Top of INPUT DATA

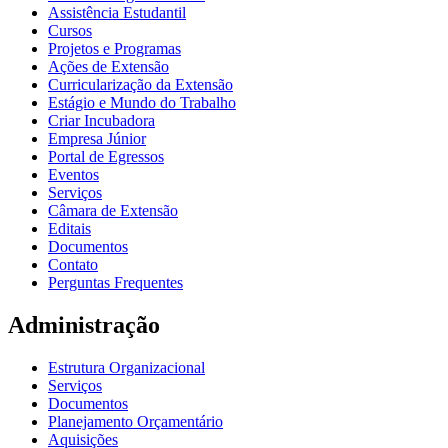
Assistência Estudantil
Cursos
Projetos e Programas
Ações de Extensão
Curricularização da Extensão
Estágio e Mundo do Trabalho
Criar Incubadora
Empresa Júnior
Portal de Egressos
Eventos
Serviços
Câmara de Extensão
Editais
Documentos
Contato
Perguntas Frequentes
Administração
Estrutura Organizacional
Serviços
Documentos
Planejamento Orçamentário
Aquisições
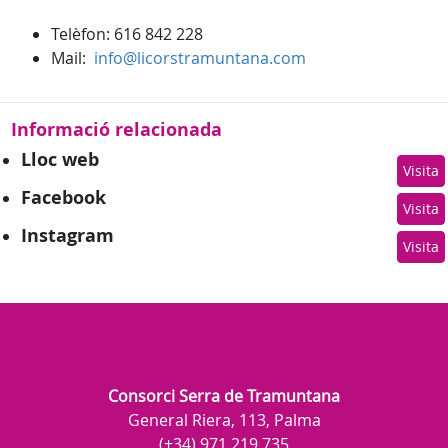
Telèfon: 616 842 228
Mail:
info@licorstramuntana.com
Informació relacionada
Lloc web
Visita
Facebook
Visita
Instagram
Visita
Consorci Serra de Tramuntana
General Riera, 113, Palma
(+34) 971 219 735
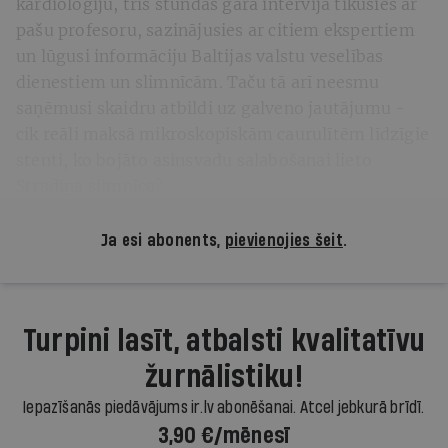
kardioloģiju, trīs stundas garā intervijā tikusies ar
pašu profesoru, sazinājusies ar citiem ekspertiem
un lūgusi informāciju Baltijas valstu veselības
dienestiem un slimnīcām. Taču tā arī neesmu
saņēmusi skaidru atbildi uz galveno jautājumu -
cik reāli maksā mikroskopiskām caurulītēm līdzīgie
stenti, ko bojāto asinsvadu salabošanai lieto
Stradiņa slimnīca?
Ja esi abonents,
pievienojies šeit
.
Turpini lasīt, atbalsti kvalitatīvu
žurnālistiku!
Iepazīšanās piedāvājums ir.lv abonēšanai. Atcel jebkurā brīdī.
3,90 €/mēnesī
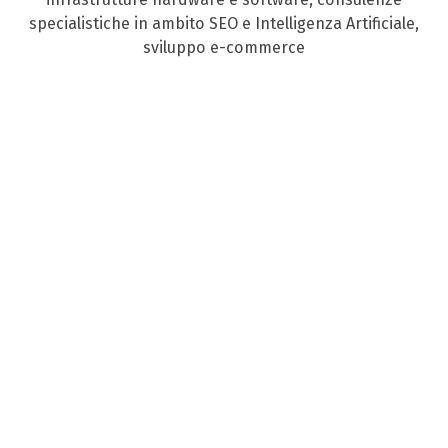
specialistiche in ambito SEO e Intelligenza Artificiale,
sviluppo e-commerce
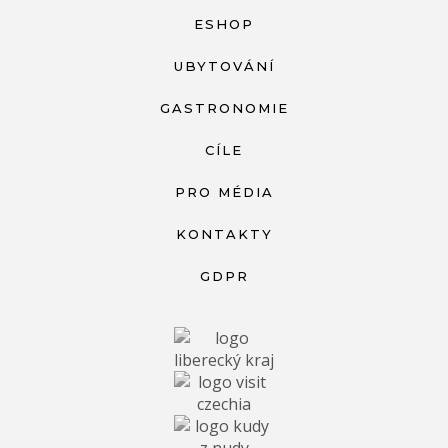
ESHOP
UBYTOVÁNÍ
GASTRONOMIE
CÍLE
PRO MÉDIA
KONTAKTY
GDPR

Bottom of INPUT DATA

PROMPT: Word for word, set down every line of the records above, and leave the pictures out.

SOLUTION FOR THIS PROBLEM:
Assistência Estudantil
Cursos
Projetos e Programas
Ações de Extensão
Curricularização da Extensão
Estágio e Mundo do Trabalho
Criar Incubadora
Empresa Júnior
Portal de Egressos
Eventos
Serviços
Câmara de Extensão
Editais
Documentos
Contato
Perguntas Frequentes
Administração
Estrutura Organizacional
Serviços
Documentos
Planejamento Orçamentário
Aquisições
Telèfon: 616 842 228
Mail:
info@licorstramuntana.com
Informació relacionada
Lloc web
Visita
Facebook
Visita
Instagram
Visita
Consorci Serra de Tramuntana
General Riera, 113, Palma
(+34) 971 219 735
kardioloģiju, trīs stundas garā intervijā tikusies ar
pašu profesoru, sazinājusies ar citiem ekspertiem
un lūgusi informāciju Baltijas valstu veselības
dienestiem un slimnīcām. Taču tā arī neesmu
saņēmusi skaidru atbildi uz galveno jautājumu -
cik reāli maksā mikroskopiskām caurulītēm līdzīgie
stenti, ko bojāto asinsvadu salabošanai lieto
Stradiņa slimnīca?
Ja esi abonents,
pievienojies šeit
.
Turpini lasīt, atbalsti kvalitatīvu
žurnālistiku!
Iepazīšanās piedāvājums ir.lv abonēšanai. Atcel jebkurā brīdī.
3,90 €/mēnesī
specialistiche in ambito SEO e Intelligenza Artificiale,
sviluppo e-commerce
ESHOP
UBYTOVÁNÍ
GASTRONOMIE
CÍLE
PRO MÉDIA
KONTAKTY
GDPR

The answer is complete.